DE-CIX New York
- Full name: DE-CIX New York
- Founded: 2013
- Location: New York metropolitan area, United States
- Website: nyc.de-cix.net
- Members: 282
- Peak: 1.68 Tbit/s

= DE-CIX New York =

Internet exchange point in New York

DE-CIX New York is a carrier and data center-neutral internet exchange point (IX or IXP) in the New York/New Jersey metro owned and operated by DE-CIX North America Inc.

DE-CIX New York is distributed across carrier hotels and data centers in the region, including 60 Hudson Street, 111 8th Avenue, 32 Avenue of the Americas, 325 Hudson Street, 165 Halsey Street (Newark), 85 10th Avenue, 375 Pearl Street and 2 Emerson Lane (Secaucus), and is available at over 110 access points.
The exchange supports settlement-free interconnection between Internet backbones (peering).

The Internet exchange addresses the peering problem in the North American Internet exchange market, as existing Internet exchanges do not offer carrier or data center-neutral services. These neutral services are characteristic of the European model of Internet exchanges, which promotes a more competitive market for interconnection, pricing and general bandwidth growth.

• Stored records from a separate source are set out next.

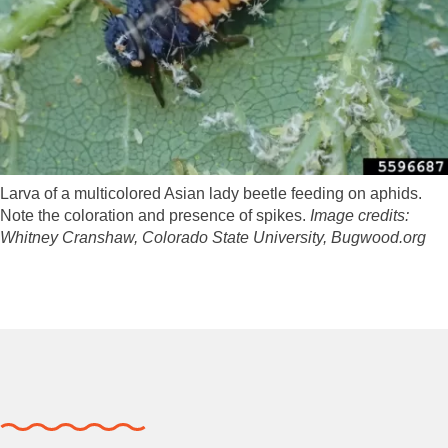
Larva of a multicolored Asian lady beetle feeding on aphids.
Note the coloration and presence of spikes.
Image credits:
Whitney Cranshaw, Colorado State University, Bugwood.org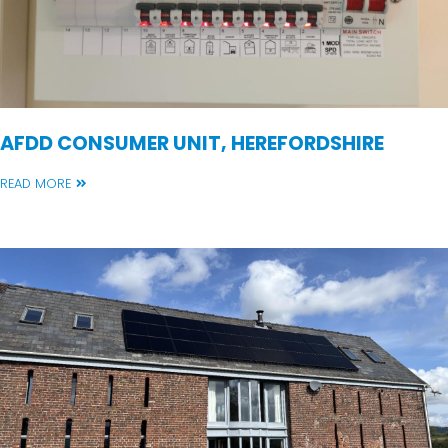
AFDD CONSUMER UNIT, HEREFORDSHIRE
READ MORE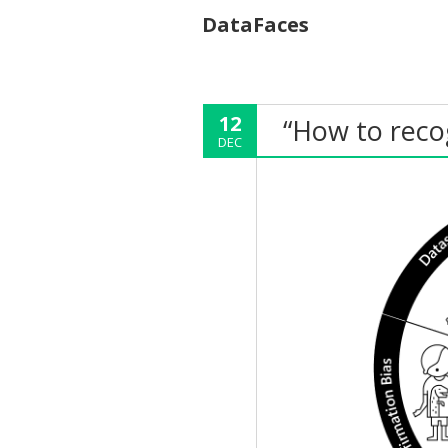
DataFaces
12
“How to recog
DEC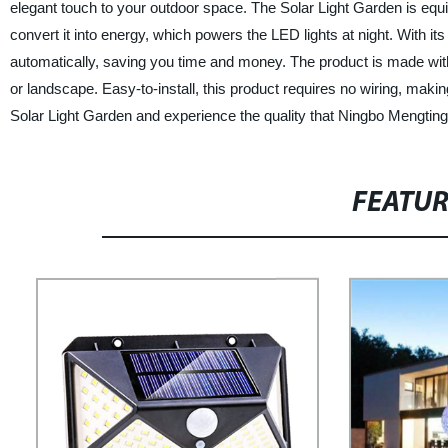
elegant touch to your outdoor space. The Solar Light Garden is equi
convert it into energy, which powers the LED lights at night. With its
automatically, saving you time and money. The product is made wit
or landscape. Easy-to-install, this product requires no wiring, makin
Solar Light Garden and experience the quality that Ningbo Mengtin
FEATU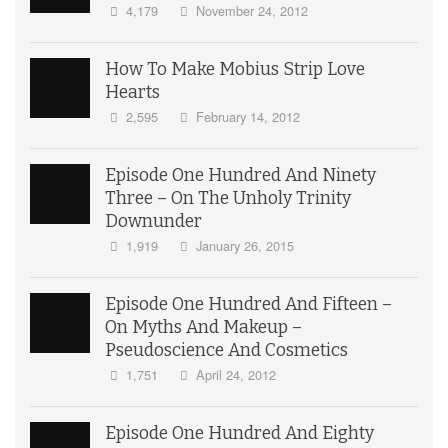
4,179
November 24, 2012
How To Make Mobius Strip Love
Hearts
2,595
February 14, 2012
Episode One Hundred And Ninety
Three – On The Unholy Trinity
Downunder
1,919
January 26, 2015
Episode One Hundred And Fifteen –
On Myths And Makeup –
Pseudoscience And Cosmetics
1,751
April 24, 2012
Episode One Hundred And Eighty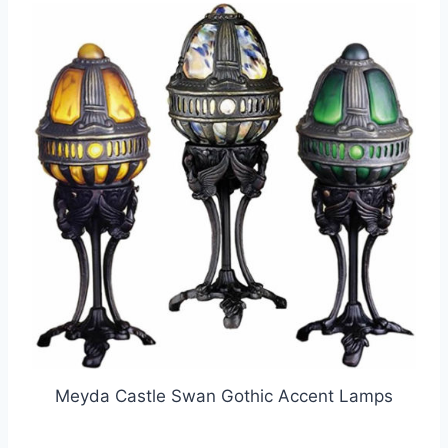
Meyda Castle Swan Gothic Accent Lamps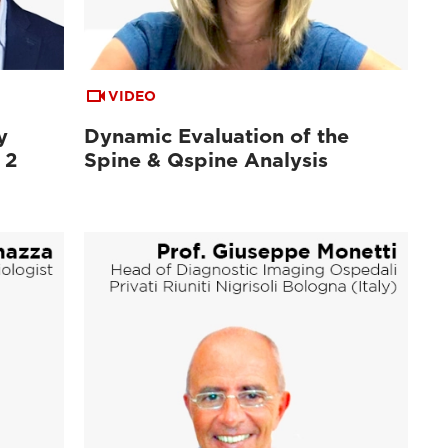
VIDEO
y
Dynamic Evaluation of the
 2
Spine & Qspine Analysis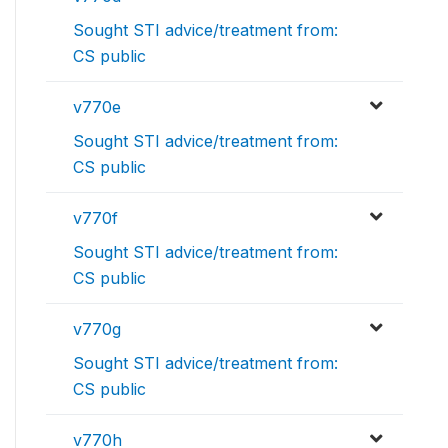
Sought STI advice/treatment from:
CS public
v770e
Sought STI advice/treatment from:
CS public
v770f
Sought STI advice/treatment from:
CS public
v770g
Sought STI advice/treatment from:
CS public
v770h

DE-CIX New York was announced in September 2013, began taking customer orders in November 2013 and passed the first customer packets across the exchange in May 2014.
DE-CIX New York is built on a 100 Gigabit Ethernet-capable switching system that supports large numbers of 100 GE ports. It uses multiple dark fiber rings to provide a scalable infrastructure to the exchange.